Hello, it's the latter. To comply with the AGPL, you only need to open-source modifications to windmill codebase/behavior itself. The scripts are not windmill's software
If you "sell" windmill as part of your service, you would need a commercial license. If you just install it there, and they are the one in control of it, and apart from support you do not sell any affiliation, then it's like if they installed it themselves so we would appreciate if you encourage them to take an enterprise license but it's up to them.
As long as you make it clear that windmill is a free software and do not make any modification of the software itself (including branding, but scripts flows are not modifications of the software) then you're compliant with the license as far as I can tell.
Anyway, i'm the founder, I won't sue you, but if you feel like windmill is a big part of the value that you intend to offer, we would of course feel more comfortable with a commercial license. If you're just providing the convenience of installing it for them and writing script/flows for them but it's still "their" windmill, then it seems clean to me.
Regardless of licensing, I think the more important thing is that you or your clients would get priority support, and increased influence on our roadmap
We're still at the stage where i'm happy to do really case-by-case contracting and if the contract feels fair to both parties then that's probably the most important. We will of course grandfather any such contract
You are saying that if someone sells the AGPL version, unmodified, as a SaaS, the AGPL license does not kick-in. That's what https://fossa.com/blog/oss-license-compliance-expert-heather-meeker-agpl/ Heather Meeker said about AGPL. But kind of contradicts what you said before: If you "sell" windmill as part of your service, you would need a commercial license.
Heather Meeker, one of the world's foremost experts on open source license compliance, discusses the AGPL and its provisions covering network deployment.
So you agree with Heather, that the code won't need to be open sourced if sold, unmodified. We have an agency selling it to us together with other products, and from my understanding of AGPL and after double check with lawyers they said so. But wanted to be sure.

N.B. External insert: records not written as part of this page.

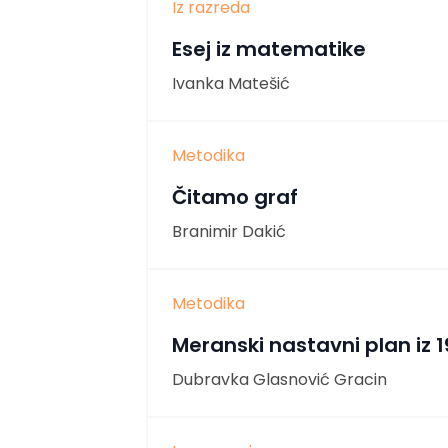
Iz razreda
Esej iz matematike
Ivanka Matešić
Metodika
Čitamo graf
Branimir Dakić
Metodika
Meranski nastavni plan iz 
Dubravka Glasnović Gracin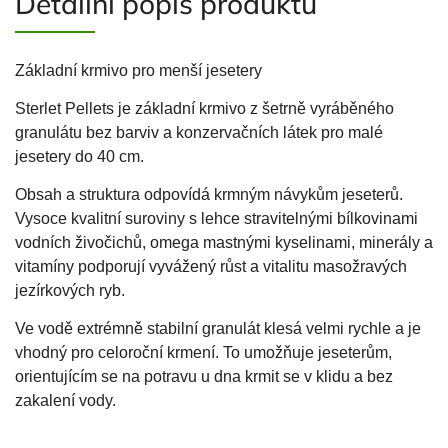
Detailní popis produktu
Základní krmivo pro menší jesetery
Sterlet Pellets je základní krmivo z šetrně vyráběného
granulátu bez barviv a konzervačních látek pro malé
jesetery do 40 cm.
Obsah a struktura odpovídá krmným návykům jeseterů.
Vysoce kvalitní suroviny s lehce stravitelnými bílkovinami
vodních živočichů, omega mastnými kyselinami, minerály a
vitamíny podporují vyvážený růst a vitalitu masožravých
jezírkových ryb.
Ve vodě extrémně stabilní granulát klesá velmi rychle a je
vhodný pro celoroční krmení. To umožňuje jeseterům,
orientujícím se na potravu u dna krmit se v klidu a bez
zakalení vody.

But, Windmill company offer the AGPL code as well, right? Are you open sourcing your terraforms and basically your SaaS management. What Heather said, is that cloud is delivery and not code, and won't be considered a derivative work.
only others need to abide by the rules of the AGPL. And we have taken the legal route with a few companies already that were wrapping windmill and not open-sourcing their wrappers. And will do in the future. As a result, you should have a provision in your contract with that agency that protect you against the fact that we will likely take legal measures against them.
Did you check with lawyers, what is considered a wrapper and what is not. We checked and what I heard from them is that cloud distribution does not equals to "derivative work" if the code is not changed or forked.
I guess using the Elastic license would make it more clear. By saying that a company needs to open source its whole infrastructure, you are just making it impossible. So, in the end, you are the only commercial option. I know your lawyers don't agree, but I am 100% sure that that's not the definition that the OSI has of what defines an open-source license.
Yes we are the only commercial option of the software we built. If you're looking to profit from software made by others, you should look into Apache 2 or MIT licensed projects.